Worked Example 4: SVD-based pseudoinverse for rank-deficient systems#

Introduction#

Solve rank-deficient least squares via SVD pseudoinverse; compare to underdetermined system.

Purpose#

Show how SVD handles rank deficiency gracefully (vs. normal equations failing).

Importance#

Essential for underdetermined and ill-posed problems; enables robust solutions.

What this example demonstrates#

Construct rank-deficient $X$ (more columns than linearly independent rows).
Compute pseudoinverse $X^\dagger = V \Sigma^{-1} U^\top$ via SVD.
Find minimum-norm solution $w^* = X^\dagger y$.
Verify that solution has smallest $\lVert w \rVert$ among all least-squares solutions.

Background#

Moore–Penrose pseudoinverse extends inverse to non-square/rank-deficient matrices.

Historical context#

Formalized early 1900s; SVD computation enabled practical implementation (Golub 1960s).

History#

Standard in scientific computing and ML libraries for robust least squares.

Prevalence in ML#

Used in feature selection (removing redundant features) and underdetermined systems.

Notes#

Minimum-norm solution is unique; smallest in $\ell_2$ norm among all minimizers.
Handle tiny singular values carefully (threshold or regularize).

Connection to ML#

Supports feature selection and handles collinear features.

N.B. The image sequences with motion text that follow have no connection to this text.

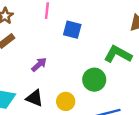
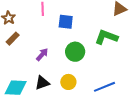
green circle: (94, 80) -> (75, 52), moved
black triangle: (35, 98) -> (42, 83), turned -35

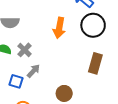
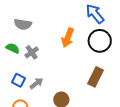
gray arrow: (33, 71) -> (36, 83), moved

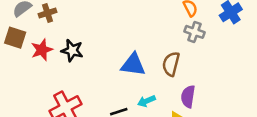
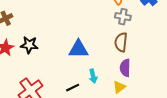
brown semicircle: (171, 64) -> (121, 42), moved
cyan arrow: (146, 101) -> (93, 76), turned -72

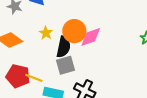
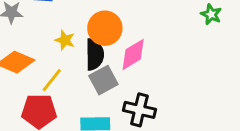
pink diamond: (91, 37) -> (133, 54), moved
yellow line: (34, 78) -> (52, 80), moved, turned -60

Connection to Linear Algebra Theory#

Pseudoinverse via SVD; minimum norm property from projection theory.

Pedagogical Significance#

Extends inversion to singular/rectangular matrices.

References#

Golub & Pereyra (1973). The differentiation of pseudo-inverses and nonlinear least squares problems.
Ben-Israel & Greville (2003). Generalized Inverses: Theory and Applications.

Solution (Python)#

import numpy as np

np.random.seed(3)
n, d = 50, 30
# Rank deficient: only 20 independent columns
X = np.random.randn(n, 20) @ np.random.randn(20, d)
w_true = np.random.randn(d)
w_true[25:] = 0  # sparse ground truth
y = X @ w_true + 0.01 * np.random.randn(n)

# SVD-based pseudoinverse
U, s, Vt = np.linalg.svd(X, full_matrices=False)
r = np.sum(s > 1e-10)
w_pinv = Vt[:r].T @ (np.linalg.solve(np.diag(s[:r]), U[:, :r].T @ y))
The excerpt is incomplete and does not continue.